En el interior de su cabeza se mueve ahora una luz cegadora y resplandeciente envuelta en unas suaves ondas de calina de color gris rosado, telones y más telones que no pueden con esa luz deslumbrante. Nadie más que ella sabe de su existencia. Anda deprisa, como cualquier otra persona corriente, con la espalda recta, y nadie se compadecería a su paso, sino que la saludarían con respeto, como la chica que se encuentra detrás del mostrador a la salida de la casa verde, que, sonriéndole, le tiende su carnet de identidad a cambio del resguardo rosa que sus manos muertas, insensibles, palpan hasta encontrar, sin palabras, en el bolsillo interior del bolso. El yo muerto que lleva dentro es quien le guía los pasos, a la vez que sonríe al ver el carnet de identidad que se guarda en el bolso en el bolsillo del pantalón, como si fuera una persona viva destinada a vivir. El policía de regimiento la saluda con la cabeza y al mirarlo, mientras sigue andando, la pierna tropieza con un gancho de hierro afilado y oxidado que sobresale junto al portón. A través de su vestido fino nota el arañazo, y al palparlo y mirarse la pantorrilla, descubre una brecha profunda y ancha. Pero la sensación de dolor ya no existe. Toda la carne está muerta, aunque las piernas la conducen con la obediencia de unas piernas inteligentes hasta el aparcamiento, y hasta el coche, y con unos gestos sosegados, sujetándola con las dos manos, introduce la llave en la cerradura; con esas manos que también saben verter con sumo cuidado gasolina por los rincones del pasillo y hacer una pila a sus pies con las carpetas marrones. Es la que ha muerto en su interior la que mueve los músculos de la cara hasta ponerle una sonrisa de indulgencia, disculpándose a sí misma, a esos ojos que han confundido los manojos de llaves, a esas manos torpes que intentan abrir con la llave que no es, que se empeñan en abrir la puerta del coche con la llave de casa y luego con la de su estudio.

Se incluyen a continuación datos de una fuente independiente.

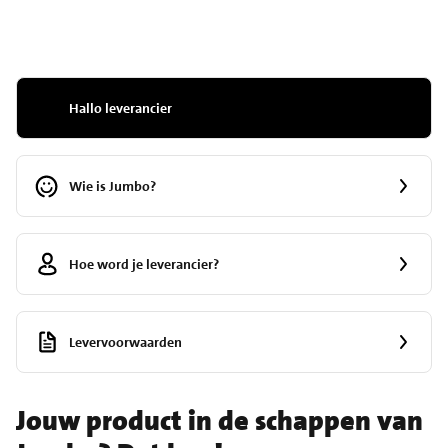
Hallo leverancier
Wie is Jumbo?
Hoe word je leverancier?
Levervoorwaarden
Jouw product in de schappen van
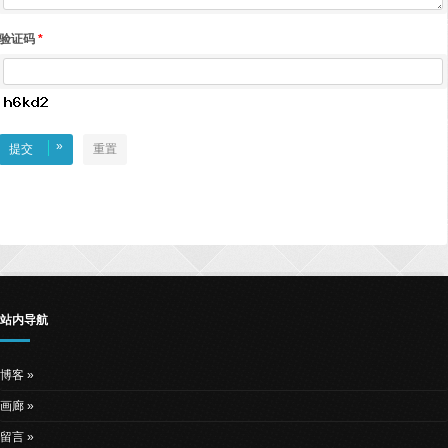
验证码
*
»
提交
重置
站内导航
博客
画廊
留言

Ahí está, sentada en el asiento del conductor con las manos apoyadas en el volante. El parabrisas mira hacia el portón de salida del aparcamiento de las visitas. Entre las manchas de polvo que hay en el cristal, distingue la figura del juez Neuberg y las de los otros dos jueces que salen con paso lento, que se detienen antes de llegar al aparcamiento interior, como si estuvieran pensando si darse o no un paseo de mediodía. Han levantado la sesión. Si con el pie apretara bien fuerte el acelerador, hasta el fondo, podría tirarlos al suelo y poner fin a su arrogante modo de estar, tan tiesos. El pie roza el pedal del acelerador y el coche gruñe. Su mano agarra el freno de mano que ha olvidado soltar. No merece la pena. Ellos no tienen la culpa, los comprende, son de los que cumplen con su trabajo fielmente, si hasta habría que compadecerlos.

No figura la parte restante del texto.